Add First Party Support for AdBlock Plus-Style Blocklists in Gecko/GeckoView - smnthermes
https://bugzilla.mozilla.org/show_bug.cgi?id=1519197
======
saagarjha
This sounds like a good idea, but I'm annoyed that the bug conflates "AdBlock
Plus-style lists" with "ad blocking". AdBlock Plus lists are useful in
blocking arbitrary unwanted content; for example, I block DuckDuckGo's stuff
on its homepage below the search bar. Having support for full AdBlock Plus
lists (essentially allowing something like uBlock in the browser itself) would
do much to allow for powerful blocking while still having the performance
advantages of Manifestv3/Content Blocker filtering. Associating it with ad
blocking, especially if there will be default "ad block" lists included,
complicates this issue unnecessarily.

------
newscracker
Blocklists supported by the browser would be a good idea, but what makes
Firefox with uBlock Origin more powerful than Safari with a blocklist (and no
uBlock Origin anymore) is that you can’t remove annoyances easily or block
certain elements quickly. One could argue that this feature is not used by
many average users, but Firefox hasn’t been the browser of the average user
for a long time.
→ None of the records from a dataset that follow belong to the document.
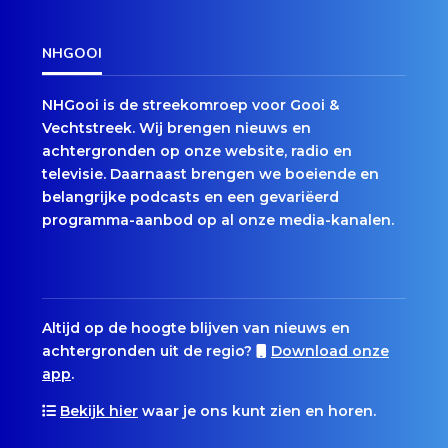
NHGOOI
NHGooi is de streekomroep voor Gooi &
Vechtstreek. Wij brengen nieuws en
achtergronden op onze website, radio en
televisie. Daarnaast brengen we boeiende en
belangrijke podcasts en een gevariëerd
programma-aanbod op al onze media-kanalen.
Altijd op de hoogte blijven van nieuws en
achtergronden uit de regio?
Download onze
app
.
Bekijk hier
waar je ons kunt zien en horen.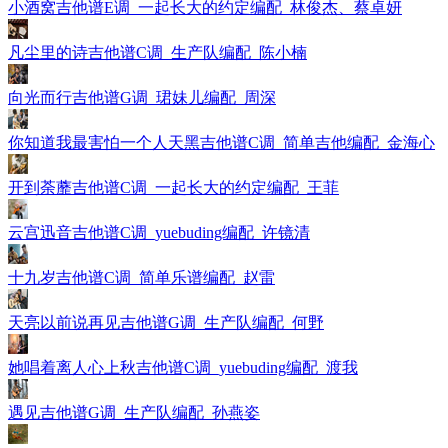
小酒窝吉他谱E调_一起长大的约定编配_林俊杰、蔡卓妍
凡尘里的诗吉他谱C调_生产队编配_陈小楠
向光而行吉他谱G调_珺妹儿编配_周深
你知道我最害怕一个人天黑吉他谱C调_简单吉他编配_金海心
开到荼蘼吉他谱C调_一起长大的约定编配_王菲
云宫迅音吉他谱C调_yuebuding编配_许镜清
十九岁吉他谱C调_简单乐谱编配_赵雷
天亮以前说再见吉他谱G调_生产队编配_何野
她唱着离人心上秋吉他谱C调_yuebuding编配_渡我
遇见吉他谱G调_生产队编配_孙燕姿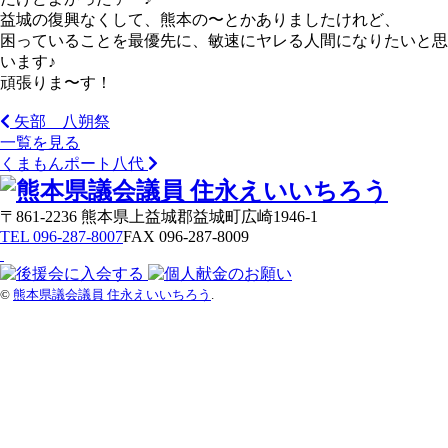
益城の復興なくして、熊本の〜とかありましたけれど、
困っていることを最優先に、敏速にヤレる人間になりたいと思
います♪
頑張りま〜す！
矢部 八朔祭
一覧を見る
くまもんポート八代
〒861-2236 熊本県上益城郡益城町広崎1946-1
TEL 096-287-8007
FAX 096-287-8009
©
熊本県議会議員 住永えいいちろう
.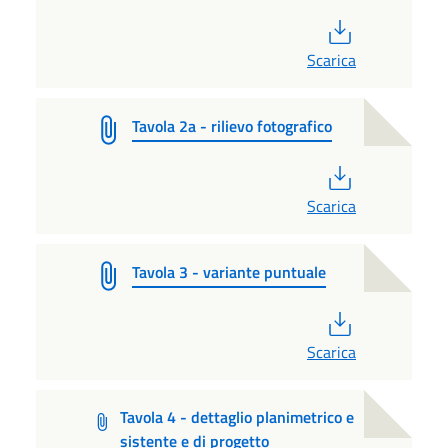
PDF
Scarica
Tavola 2a - rilievo fotografico
PDF
Scarica
Tavola 3 - variante puntuale
PDF
Scarica
Tavola 4 - dettaglio planimetrico e
sistente e di progetto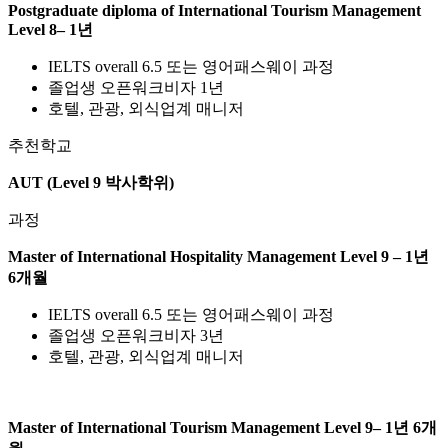
Level 8– 1년
IELTS overall 6.5 또는 영어패스웨이 과정
졸업생 오픈워크비자 1년
호텔, 관광, 외식업계 매니저
추천학교
AUT (Level 9 박사학위)
과정
Master of International Hospitality Management Level 9 – 1년
6개월
IELTS overall 6.5 또는 영어패스웨이 과정
졸업생 오픈워크비자 3년
호텔, 관광, 외식업계 매니저
Master of International Tourism Management Level 9– 1년 6개
월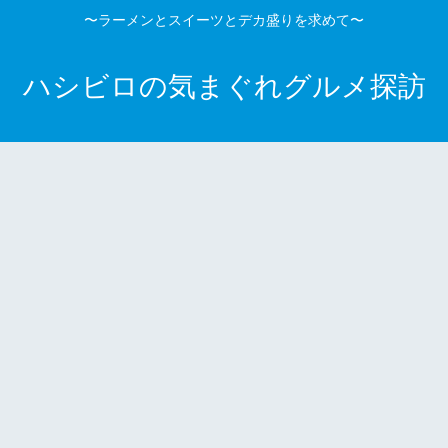
〜ラーメンとスイーツとデカ盛りを求めて〜
ハシビロの気まぐれグルメ探訪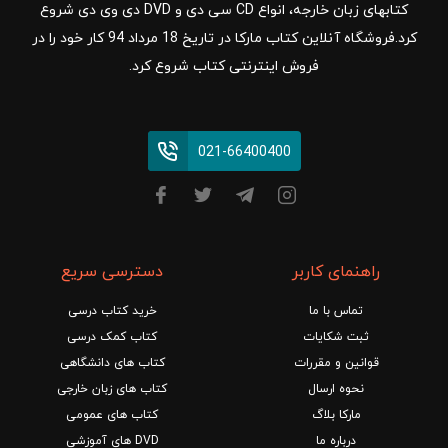
کتابهای زبان خارجه، انواع CD سی دی و DVD دی وی دی شروع
کرد.فروشگاه آنلاین کتاب مارکا در تاریخ 18 مرداد 94 کار خود را در
فروش اینترنتی کتاب شروع کرد.
021-66400400
راهنمای کاربر
دسترسی سریع
تماس با ما
خرید کتاب درسی
ثبت شکایات
کتاب کمک درسی
قوانین و مقررات
کتاب های دانشگاهی
نحوه ارسال
کتاب های زبان خارجی
مارکا بلاگ
کتاب های عمومی
درباره ما
DVD های آموزشی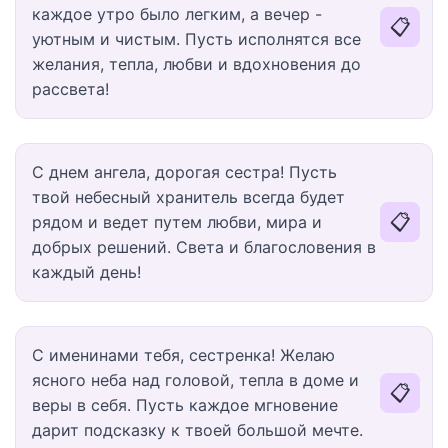
каждое утро было легким, а вечер -
📋
уютным и чистым. Пусть исполнятся все
желания, тепла, любви и вдохновения до
рассвета!
С днем ангела, дорогая сестра! Пусть
твой небесный хранитель всегда будет
📋
рядом и ведет путем любви, мира и
добрых решений. Света и благословения в
каждый день!
С именинами тебя, сестренка! Желаю
ясного неба над головой, тепла в доме и
📋
веры в себя. Пусть каждое мгновение
дарит подсказку к твоей большой мечте.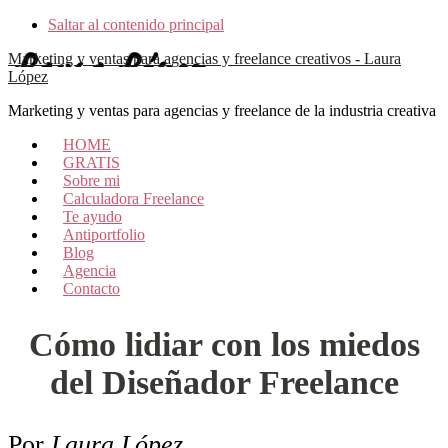
Saltar al contenido principal
Marketing y ventas para agencias y freelance creativos - Laura
López
Marketing y ventas para agencias y freelance de la industria creativa
HOME
GRATIS
Sobre mi
Calculadora Freelance
Te ayudo
Antiportfolio
Blog
Agencia
Contacto
Cómo lidiar con los miedos
del Diseñador Freelance
Por
Laura López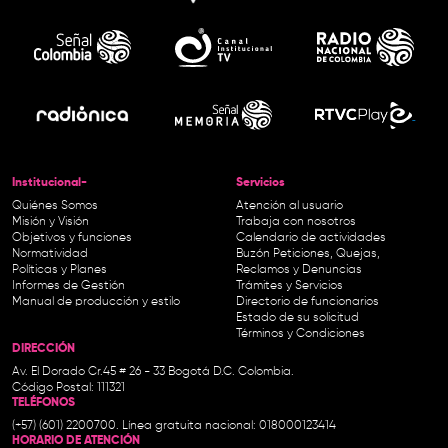
Institucional-
Servicios
Quiénes Somos
Atención al usuario
Misión y Visión
Trabaja con nosotros
Objetivos y funciones
Calendario de actividades
Normatividad
Buzón Peticiones, Quejas,
Políticas y Planes
Reclamos y Denuncias
Informes de Gestión
Trámites y Servicios
Manual de producción y estilo
Directorio de funcionarios
Estado de su solicitud
Términos y Condiciones
DIRECCIÓN
Av. El Dorado Cr.45 # 26 - 33 Bogotá D.C. Colombia.
Código Postal: 111321
TELÉFONOS
(+57) (601) 2200700. Línea gratuita nacional: 018000123414
HORARIO DE ATENCIÓN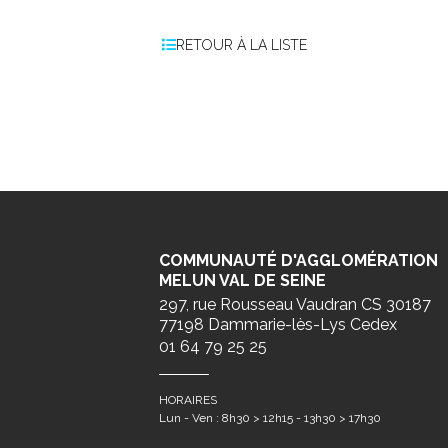
RETOUR À LA LISTE
COMMUNAUTÉ D'AGGLOMÉRATION
MELUN VAL DE SEINE
297, rue Rousseau Vaudran CS 30187
77198 Dammarie-lès-Lys Cedex
01 64 79 25 25
HORAIRES
Lun - Ven : 8h30 > 12h15 - 13h30 > 17h30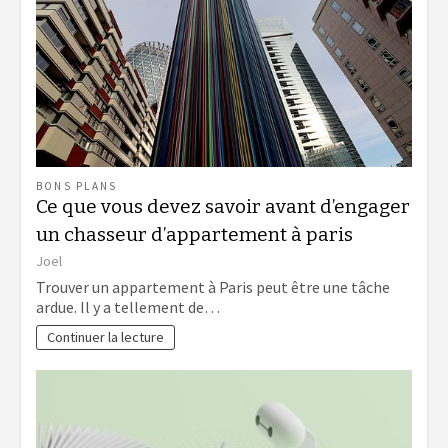
BONS PLANS
Ce que vous devez savoir avant d’engager
un chasseur d’appartement à paris
Joel
Trouver un appartement à Paris peut être une tâche
ardue. Il y a tellement de…
Continuer la lecture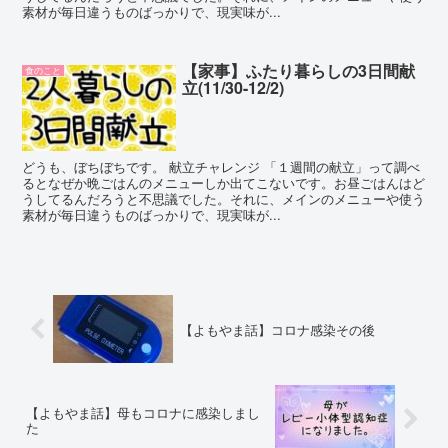
素材が毎日違うものばっかりで、現実味が...
【家事】ふたり暮らしの3日間献
食のこと
立(11/30-12/2)
どうも、ぼちぼちです。 献立チャレンジ 「１週間の献立」って調べ
るとなぜか晩ごはんのメニューしか出てこないです。お昼ごはんはど
うしてるんだろうと不思議でした。それに、メインのメニューや使う
素材が毎日違うものばっかりで、現実味が...
【よもやま話】コロナ感染その後
【よもやま話】母もコロナに感染しまし
た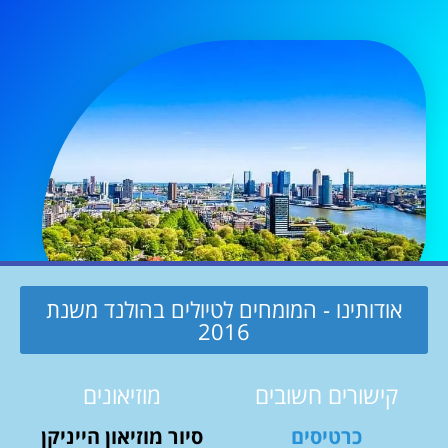
אודותינו - המומחים לטיולים בהולנד משנת
2016
קישורים חשובים
מוזיאונים
כרטיסים
סיור מוזיאון הייניקן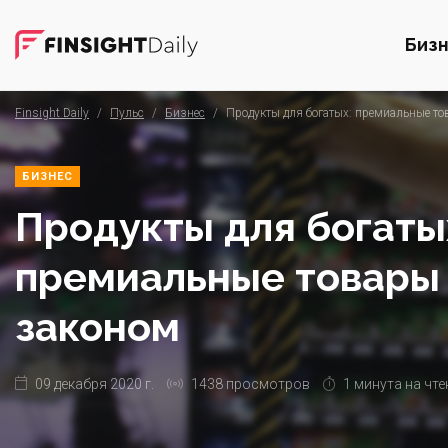
Биз
Finsight Daily
/
Пульс
/
Бизнес
/
Продукты для богатых: премиальные то
БИЗНЕС
Продукты для богаты
премиальные товары
законом
09 декабря 2020 г.
1438 просмотров
1 минута на чте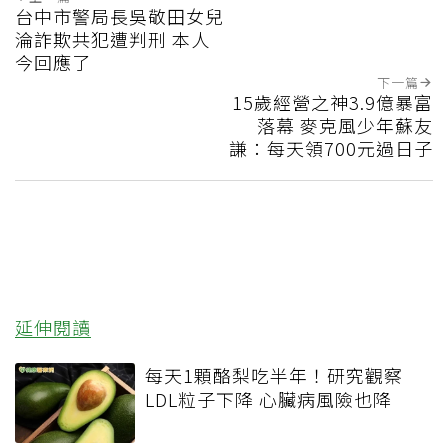
台中市警局長吳敬田女兒
淪詐欺共犯遭判刑 本人
今回應了
下一篇
15歲經營之神3.9億暴富
落幕 麥克風少年蘇友
謙：每天領700元過日子
延伸閱讀
每天1顆酪梨吃半年！研究觀察
LDL粒子下降 心臟病風險也降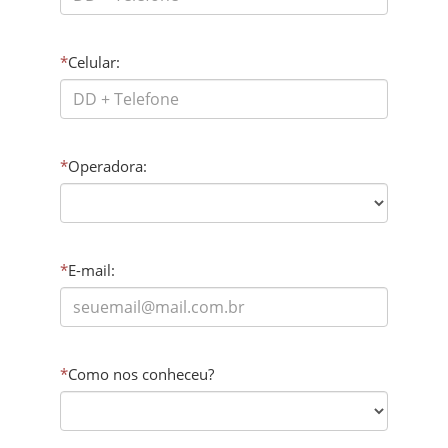
*
Celular:
*
Operadora:
*
E-mail:
*
Como nos conheceu?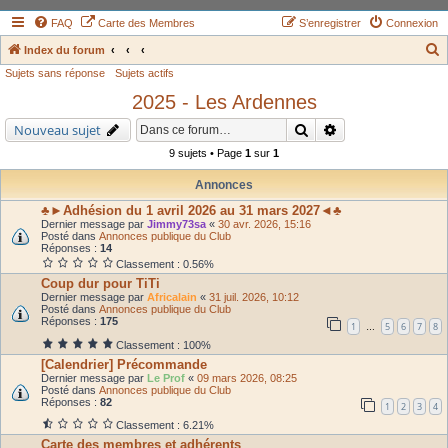
FAQ
Carte des Membres
S’enregistrer
Connexion
Index du forum
Sujets sans réponse
Sujets actifs
e
2025 - Les Ardennes
c
h
Rechercher
Recherche avancé
Nouveau sujet
e
9 sujets • Page
1
sur
1
r
Annonces
c
♣►Adhésion du 1 avril 2026 au 31 mars 2027◄♣
h
Dernier message par
Jimmy73sa
«
30 avr. 2026, 15:16
Posté dans
Annonces publique du Club
e
Réponses :
14
Classement : 0.56%
r
Coup dur pour TiTi
Dernier message par
Africalain
«
31 juil. 2026, 10:12
Posté dans
Annonces publique du Club
Réponses :
175
1
5
6
7
8
…
Classement : 100%
[Calendrier] Précommande
Dernier message par
Le Prof
«
09 mars 2026, 08:25
Posté dans
Annonces publique du Club
Réponses :
82
1
2
3
4
Classement : 6.21%
Carte des membres et adhérents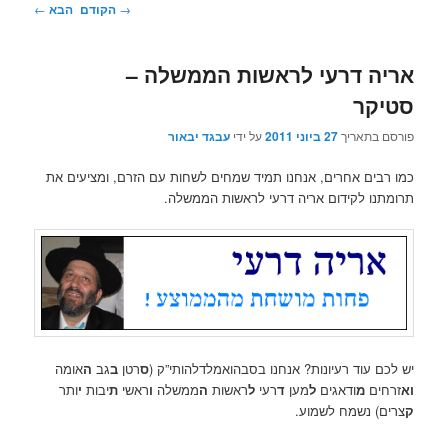
ניווט
→
הקודם
הבא
←
בפוסטים
אריה דרעי לראשות הממשלה –
סטיקר
פורסם בתאריך
27 ביוני 2011
על ידי
עבגד יבאור
כמו רבים אחרים, אנחנו תמיד שמחים לשחות עם הזרם, ומציעים את
תרומתנו לקידום אריה דרעי לראשות הממשלה.
יש לכם עוד רעיונות? אנחנו בסבהואמלדלהותי”ק (
ס
רטן
ב
גב
ה
אומה
וא
זרחים
מ
ודאגים
ל
מען
ד
רעי
ל
ראשות
ה
ממשלה
ו
ראשי
ת
יבות
י
ותר
ק
צרים) נשמח לשמוע.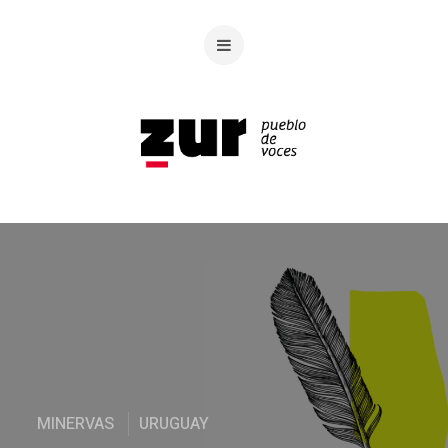
MINERVAS
URUGUAY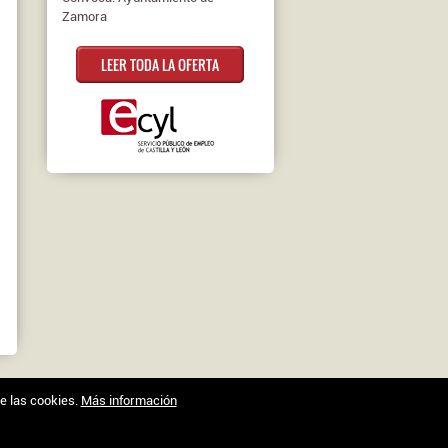
Zamora
LEER TODA LA OFERTA
de las cookies.
Más información
Trabajo en Zamora © 2026 -
XenonFactory.es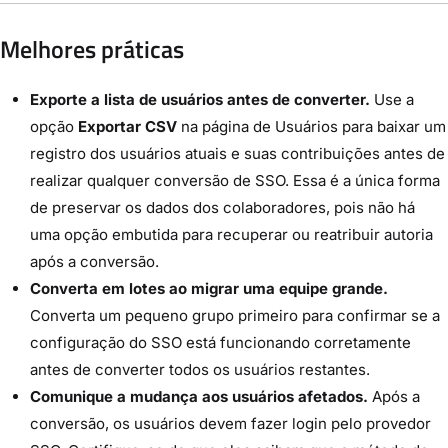
Melhores práticas
Exporte a lista de usuários antes de converter.
Use a
opção
Exportar CSV
na página de Usuários para baixar um
registro dos usuários atuais e suas contribuições antes de
realizar qualquer conversão de SSO. Essa é a única forma
de preservar os dados dos colaboradores, pois não há
uma opção embutida para recuperar ou reatribuir autoria
após a conversão.
Converta em lotes ao migrar uma equipe grande.
Converta um pequeno grupo primeiro para confirmar se a
configuração do SSO está funcionando corretamente
antes de converter todos os usuários restantes.
Comunique a mudança aos usuários afetados.
Após a
conversão, os usuários devem fazer login pelo provedor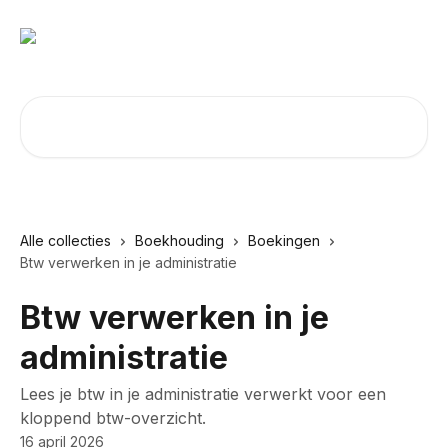
Naar de hoofdinhoud
Zoeken naar artikelen ...
Alle collecties
Boekhouding
Boekingen
Btw verwerken in je administratie
Btw verwerken in je
administratie
Lees je btw in je administratie verwerkt voor een
kloppend btw-overzicht.
16 april 2026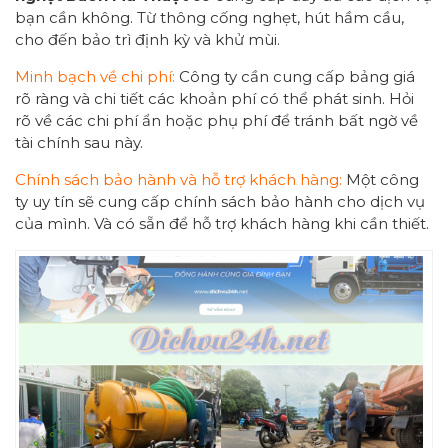
bạn cần không. Từ thông cống nghẹt, hút hầm cầu,
cho đến bảo trì định kỳ và khử mùi.
Minh bạch về chi phí:
Công ty cần cung cấp bảng giá
rõ ràng và chi tiết các khoản phí có thể phát sinh. Hỏi
rõ về các chi phí ẩn hoặc phụ phí để tránh bất ngờ về
tài chính sau này.
Chính sách bảo hành và hỗ trợ khách hàng:
Một công
ty uy tín sẽ cung cấp chính sách bảo hành cho dịch vụ
của mình. Và có sẵn để hỗ trợ khách hàng khi cần thiết.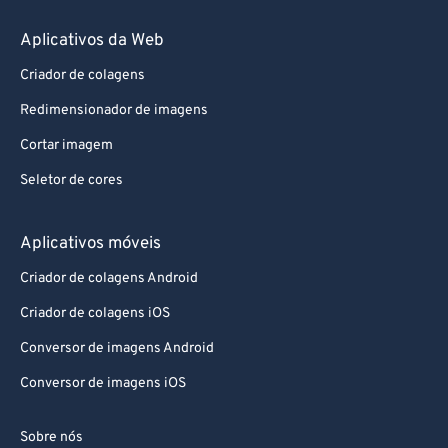
Aplicativos da Web
Criador de colagens
Redimensionador de imagens
Cortar imagem
Seletor de cores
Aplicativos móveis
Criador de colagens Android
Criador de colagens iOS
Conversor de imagens Android
Conversor de imagens iOS
Sobre nós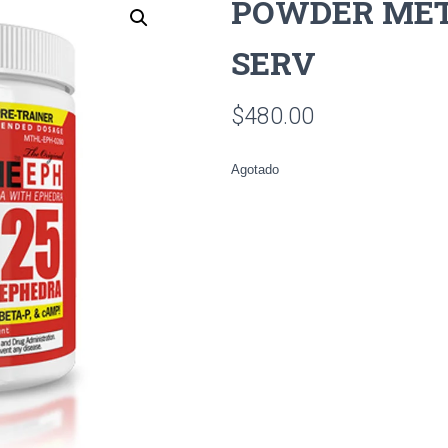
POWDER MET
SERV
$
480.00
Agotado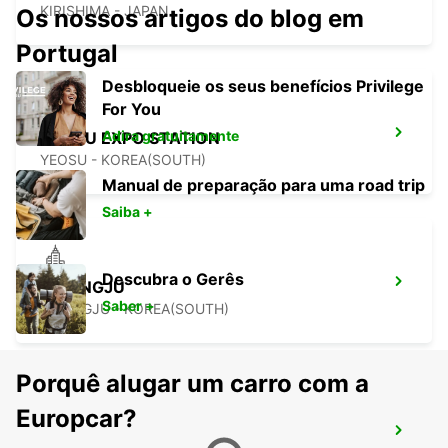
KIRISHIMA - JAPAN
Os nossos artigos do blog em
Portugal
Desbloqueie os seus benefícios Privilege
For You
Adira gratuitamente
YEOSU EXPO STATION
YEOSU - KOREA(SOUTH)
Manual de preparação para uma road trip
Saiba +
Descubra o Gerês
GWANGJU
Saber +
GWANGJU - KOREA(SOUTH)
Porquê alugar um carro com a
Europcar?
KANSAI INTERNATIONAL AIRPORT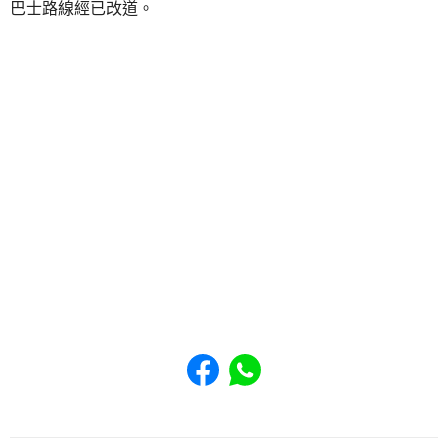
巴士路線經已改道。
Share to Facebook
Share to WhatsApp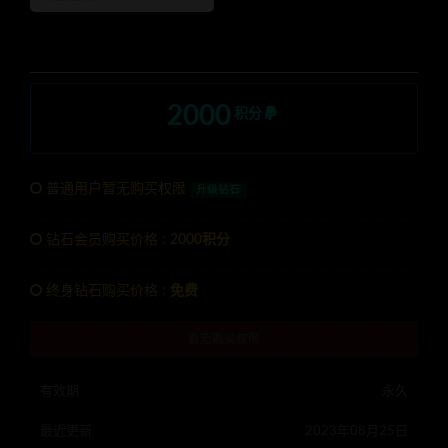
2000
积分
普通用户暂无购买权限
升级钻石
钻石会员购买价格 :
2000积分
终身钻石购买价格 :
免费
暂无购买权限
有效期
永久
最近更新
2023年08月25日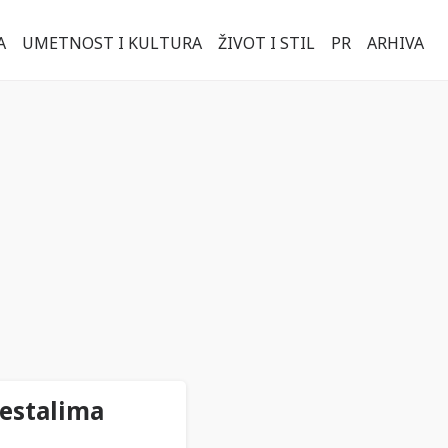
A
UMETNOST I KULTURA
ŽIVOT I STIL
PR
ARHIVA
estalima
So it’s all the more important that it doesn’t ignore its
evangelists and power users.

There is a place for browser native blocklists. There is still a worthy and
much needed place for uBlock Origin in that world. An API where an extension
could tell the browser to remember what elements to block (not just URLs)
could help. But this is probably better implemented by absorbing, into the
browser, (some or most of) the work that uBlock Origin has done.

------
Ded7xSEoPKYNsDd
This bug is a year old, and Firefox Preview / Fenix has in the meantime gained
support for uBlock. Considering that's mentioned as motivation for native
support, I'm not sure this is still planned?